Maxwell Anderson

48

Maxwell Anderson : biography

December 15, 1888 – February 28, 1959

The only one of his plays that he himself adapted to the screen was Joan of Lorraine, which became the film Joan of Arc (1948) starring Ingrid Bergman, with a screenplay by Anderson and Andrew Solt. When Bergman and her director changed much of his dialogue to make Joan "a plaster saint" he called her a "big, dumb, goddamn Swede!" Anderson was awarded the Pulitzer Prize in 1933 for his political drama Both Your Houses, and twice received the New York Drama Critics Circle Award, for Winterset, and High Tor.

He enjoyed great commercial success with a series of plays set during the reign of the Tudor family, who ruled England, Wales and Ireland from 1485 until 1603. One play in particular – Anne of the Thousand Days – the story of Henry VIII’s marriage to Anne Boleyn – was a hit on the stage in 1948, but did not reach movie screens for 21 years.

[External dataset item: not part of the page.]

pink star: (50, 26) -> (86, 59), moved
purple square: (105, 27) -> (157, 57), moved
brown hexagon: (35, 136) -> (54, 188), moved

It opened on Broadway starring Rex Harrison and Joyce Redman, and, in 1969 became an Oscar-winning movie with Richard Burton and Geneviève Bujold. Margaret Furse won an Oscar for the film’s costume designs.

Another of his Tudor plays, Elizabeth the Queen, was adapted as The Private Lives of Elizabeth and Essex (1939), starring the legendary actress Bette Davis and Errol Flynn. Still another of his plays involving Elizabeth I, Mary of Scotland (1936), was turned into a 1936 film, starring Katharine Hepburn as Mary, Queen of Scots, Fredric March as the Earl of Bothwell, and Florence Eldridge as Elizabeth. The play had been a hit on Broadway starring Helen Hayes in the title role.

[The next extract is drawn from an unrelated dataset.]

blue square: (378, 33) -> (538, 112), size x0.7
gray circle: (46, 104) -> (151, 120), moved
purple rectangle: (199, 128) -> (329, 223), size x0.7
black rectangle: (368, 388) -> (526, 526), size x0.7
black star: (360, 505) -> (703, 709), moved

His play Wingless Victory was written in verse and premiered in 1936 with actress Katharine Cornell in the lead role. It received mixed reviews.Tad Mosel, "Leading Lady: The World and Theatre of Katharine Cornell", Little, Brown & Co., Boston (1978)

Adaptations and awards

Honorary awards include the Gold Medal in Drama from the National Institute of Arts and Letters in 1954, an honorary doctor of literature degree from Columbia University in 1946, and an honorary doctor of humanities degree from the University of North Dakota in 1958.

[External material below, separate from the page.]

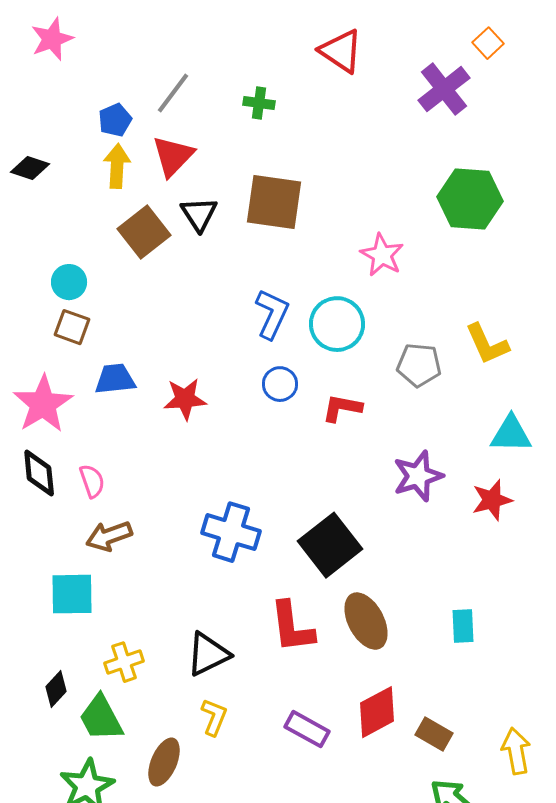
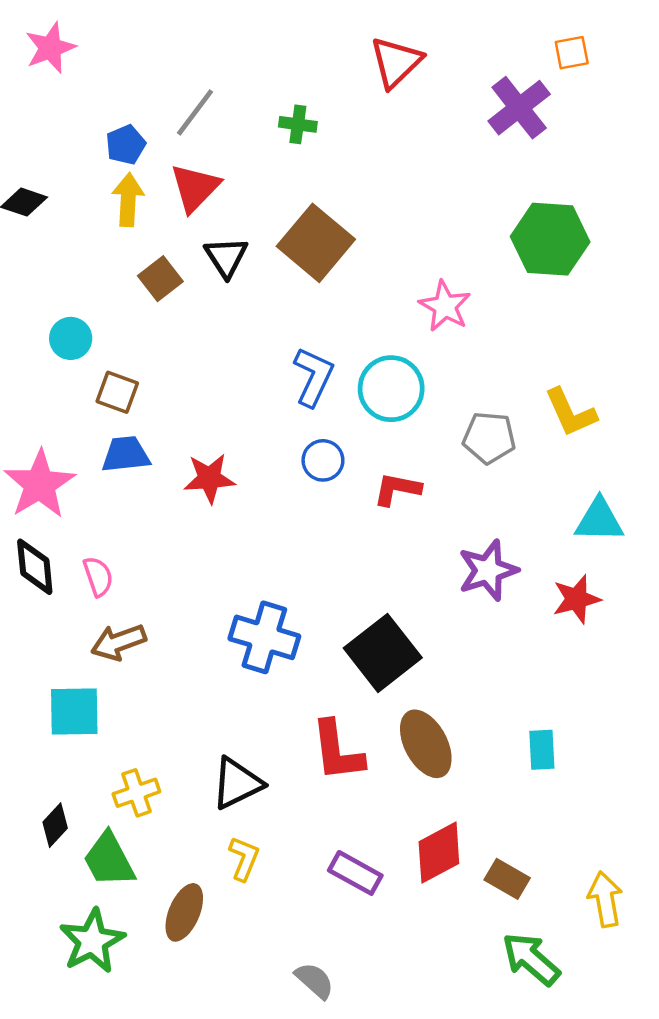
orange square: (488, 43) -> (572, 53), turned 32
red triangle: (341, 51) -> (396, 62), turned 42
brown square: (274, 202) -> (316, 243), turned 32
brown square: (144, 232) -> (160, 279), size x0.7
brown square: (72, 327) -> (117, 392), moved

Two of Anderson’s other historical plays, Valley Forge, about George Washington’s winter there with the Continental Army), and Barefoot in Athens, concerning the trial of Socrates, were adapted for television. Valley Forge was adapted for television on three occasions – in 1950, 1951 and 1975. Anderson wrote book and lyrics for two successful musicals with composer Kurt Weill. Knickerbocker Holiday, about the early Dutch settlers of New York, featured Walter Huston as Peter Stuyvesant. The show’s standout number, September Song, became a popular standard. So did the title song of Anderson and Weill’s Lost in the Stars, a story of South Africa based on the Alan Paton novel Cry, The Beloved Country.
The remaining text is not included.